This Scenario, curated by Marco Magalini, creative director of MM Company, deals with the theme: Debranding & deheritage, why do brands simplify their identity? Welcome to Caleido, an inspirational diary, that narrates many stories: about creative people, trends, travels, objects. / Read the Editor’s letter here
Diary of: @magalinimarco
It is clear to everyone, in recent years many luxury brands – especially in the fashion sector – have simplified their branding, stripping away the graphic elements that characterised their logos or lightening the weight of their stylistic identity to make room for a more simplified and less “bulky” corporate image. Apart from expressing a personal opinion of an aesthetic nature, or the result of a “sentimental” attachment to a brand that perhaps made us dream for years, what we have to ask ourselves is: why to change? I speak about fashion because it is one of the sectors closest to me, but this reflection also comes after more mass market – and therefore more impactful – debrandings such as that of Burger King or McDonald’s, which have reversed course, discarding the details and three-dimensional depth of their coordinated images in favour of a simpler, flatter identity.
Returning to fashion, which has always been a forerunner of macro-trends, from a media point of view the main rebrandings (logo changes and partial disaffection with the stylistic identity that has always characterised the fashion house) are the response to a new creative directors’ desire for change. He/she wanted carte blanche on the stylistic path to be taken, requested and obtained a lightening of the identity pressure of the heritage. By simplifying the logo (debranding) or even wiping the slate clean of the brand’s digital archive (removing all the posts on Instagram prior to his/her arrival).
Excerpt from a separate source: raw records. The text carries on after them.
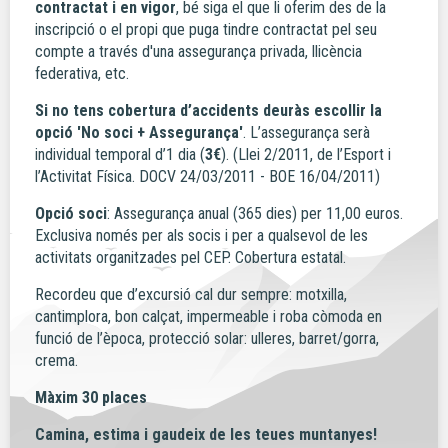
contractat i en vigor
, bé siga el que li oferim des de la
inscripció o el propi que puga tindre contractat pel seu
compte a través d'una assegurança privada, llicència
federativa, etc.
Si no tens cobertura d’accidents deuràs escollir la
opció 'No soci + Assegurança'
. L’assegurança serà
individual temporal d’1 dia (
3€
). (Llei 2/2011, de l’Esport i
l’Activitat Física. DOCV 24/03/2011 - BOE 16/04/2011)
Opció soci
: Assegurança anual (365 dies) per 11,00 euros.
Exclusiva només per als socis i per a qualsevol de les
activitats organitzades pel CEP. Cobertura estatal.
Recordeu que d’excursió cal dur sempre: motxilla,
cantimplora, bon calçat, impermeable i roba còmoda en
funció de l’època, protecció solar: ulleres, barret/gorra,
crema.
Màxim 30 places
Camina, estima i gaudeix de les teues muntanyes!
All this under the incredulous eyes of the brand’s ‘aficionados’, who did their utmost (and accounts such as @oldceline, later closed down) to hastily salvage what little they could of the old brand identity. Apparently only an accent had been removed from the logo (I’m talking about Céline), but in reality we all understood that that small, insignificant, minimal graphic sign would have anticipated a complete upheaval. Never before had an accent been so important and considered.
What opened the way were some exciting changes, one above all that of Yves Saint Laurent (I’m writing this pre-debranding) which abolished the famous interweaving of initials and the name of the founder Yves. Or that of Galliano, who changed the name Maison Martin Margiela by removing the Belgian designer’s own name. Raf Simons as creative director of Calvin Klein continued along the same path, as did Demna Gvasalia at Balenciaga, with a Univers Bold Condensed that invaded every garment. They were followed by Fendi, Givenchy and Burberry with Riccardo Tisci, who modified the font following the Sans Serif trend.
All these changes initially generated the disappointment ‘of the system’, or at least a sudden attention towards a ‘writing’ that until then had never been questioned (or perhaps never even noticed so closely), risking creating for these big brands a sort of risky ‘bad feeling’ and sometimes stylistic disorientation. So I come back to the main question: why run the risk of change?
There have always been changes of creative directors, but this has never entailed such a radical change of image (apart from a few isolated cases, such as the Tom Ford chapter at Gucci). In fashion itself, there has always been an obsequious respect for the founders, and consequently for their visible legacy on the brand, the logo. So, as a creative consultant, I can only ask myself: why have things changed now, and all at once? Why have brands suddenly agreed to break with their past?
I can find at least 5 explanations:
1) It is the personality of individual creative directors that creates the hype. In a landscape that is increasingly rich in proposals, and in which customers are culturally more inclined to change and experiment, many brands have realised that today’s customers will not remain loyal to them for the sole reason of their stylistic identity in continuity with their heritage. Instead, they will continue to buy the brand for its ability to create hype in the marketplace (i.e. to keep the public’s attention and expectation of the brand high). So that focusing on your own archive, or your own iconic style, will not achieve that. To do so, you have to be willing to change and experiment, and therefore invest in the personalities of new creative directors, capable of shifting the scales to the aura surrounding the brand rather than the products themselves. So why keep a logo that pulls on the side of history? It would go against this objective: better to clean it up and make it neutral.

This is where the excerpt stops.